(INFORMATION SHOWN Opens)

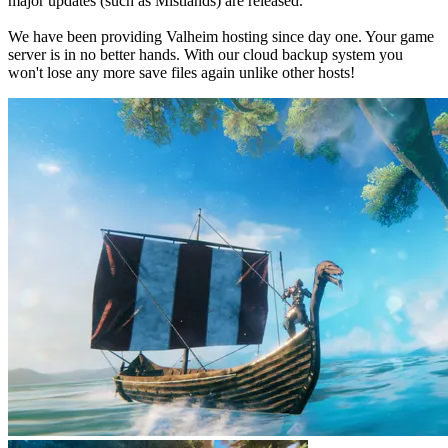
major updates (such as Mistlands) are released.

We have been providing Valheim hosting since day one. Your game 
server is in no better hands. With our cloud backup system you 
won't lose any more save files again unlike other hosts!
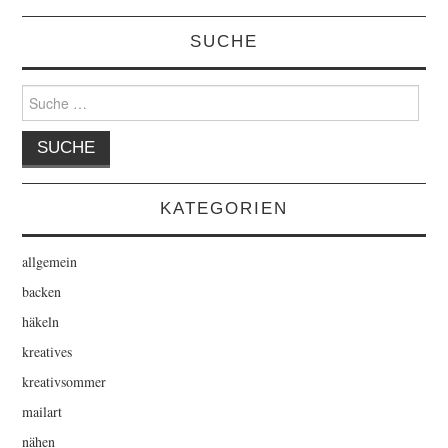
SUCHE
Suche
nach:
KATEGORIEN
allgemein
backen
häkeln
kreatives
kreativsommer
mailart
nähen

(INFORMATION SHOWN Closes)

## REQUIREMENT
Nothing but the records above, retyped exactly and stripped of images, should appear in the answer.

## WRITTEN RESPONSE
major updates (such as Mistlands) are released.

We have been providing Valheim hosting since day one. Your game 
server is in no better hands. With our cloud backup system you 
won't lose any more save files again unlike other hosts!
SUCHE
Suche
nach:
KATEGORIEN
allgemein
backen
häkeln
kreatives
kreativsommer
mailart
nähen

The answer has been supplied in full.